Yazacak onca şeyin arasından sıyrılıyorsa eğer ölüm,

  şiir her şeyi herkesi

  her türlü beladan musibetten

  kurtarabilir bir dua gibi geliyorsa eğer,

  bütün kelimelerimi dar ağacına asmaya hazırım.

Gece oldu yazarız belki aklımızdan geçenleri,

  aruzu ve vezni hesaba katmadan.

Bir kahve koyarız bardağımıza.

Pencere önlerini küllük eylediğimiz vakitlerde

  telaştan, koşuşturmalardan uzaklaşır belki başımız..

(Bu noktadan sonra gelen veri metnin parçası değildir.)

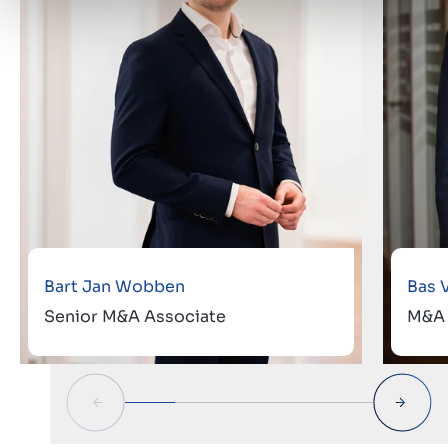
Bart Jan Wobben
Bas 
Senior M&A Associate
M&A 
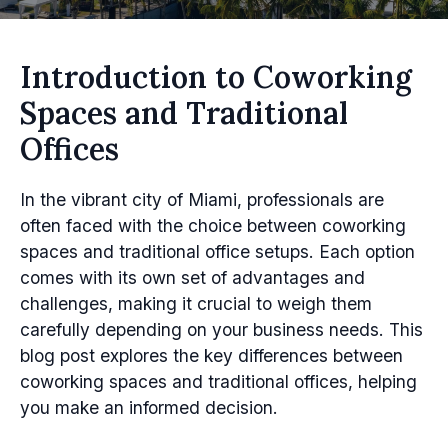
Introduction to Coworking
Spaces and Traditional
Offices
In the vibrant city of Miami, professionals are
often faced with the choice between coworking
spaces and traditional office setups. Each option
comes with its own set of advantages and
challenges, making it crucial to weigh them
carefully depending on your business needs. This
blog post explores the key differences between
coworking spaces and traditional offices, helping
you make an informed decision.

Bir erkek olmayı düşünürüz belki.

Sevdiği kadına sahip çıkan.

Bir baba olmayı düşleriz belki .

Her gün sabahtan akşama değin çocukları için çalışan.

Bir anne olmayı düşlemek zor gelmez bize.

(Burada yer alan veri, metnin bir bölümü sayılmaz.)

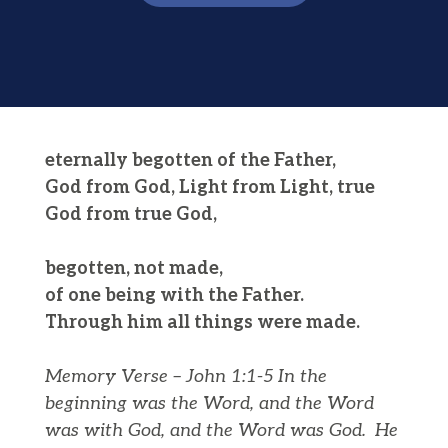
eternally begotten of the Father,
God from God, Light from Light, true
God from true God,
begotten, not made,
of one being with the Father.
Through him all things were made.
Memory Verse – John 1:1-5
In the
beginning was the Word, and the Word
was with God, and the Word was God.
He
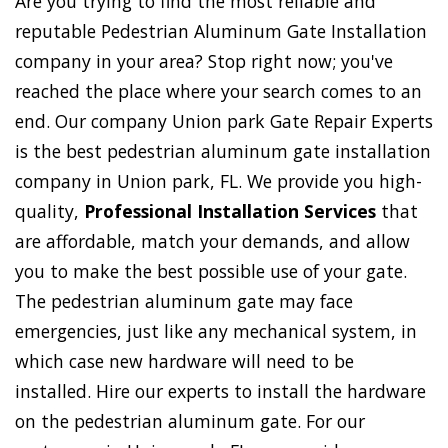
Are you trying to find the most reliable and
reputable Pedestrian Aluminum Gate Installation
company in your area? Stop right now; you've
reached the place where your search comes to an
end. Our company Union park Gate Repair Experts
is the best pedestrian aluminum gate installation
company in Union park, FL. We provide you high-
quality,
Professional Installation Services
that
are affordable, match your demands, and allow
you to make the best possible use of your gate.
The pedestrian aluminum gate may face
emergencies, just like any mechanical system, in
which case new hardware will need to be
installed. Hire our experts to install the hardware
on the pedestrian aluminum gate. For our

Memelerimizden bebelerimizin ağzına yaşam dolar.

Küçücük bir çocuk oluruz belki

  gecenin bir yarısında karanlığı yırtarcasına pırıl pırıl!

Bir bebek olur,

  bereketin tozlu izlerini üzerimizde taşırız.

Aslına bakarsan bizden hiçbir bok olmaz!

Biz ne karanlığı yırtarız ne de birine hayat veririz.

Bizden olsa olsa

  ölüm çıkar, yas çıkar.

Çığlık çığlığa ağlayan kadınlar çıkar.

Gözleri dolu dolu adamlar ,

  dizleri yaralarla kaplı çocuklar ,

  ölü doğan bebekler çıkar…

Bir cenaze alayının sesleri yükselir içimizde.

Bazı zamanlarda alengirli cümleler kurarız

  belli olmasın diye cahilliğe olan sarhoşluğumuz .

Şarap içip siroz olmaya ne kadar vaktimiz kaldığını hesaplarız kafamızda.

‘’ Üç paket daha sigara içersem kesin kanserim ‘’ deriz.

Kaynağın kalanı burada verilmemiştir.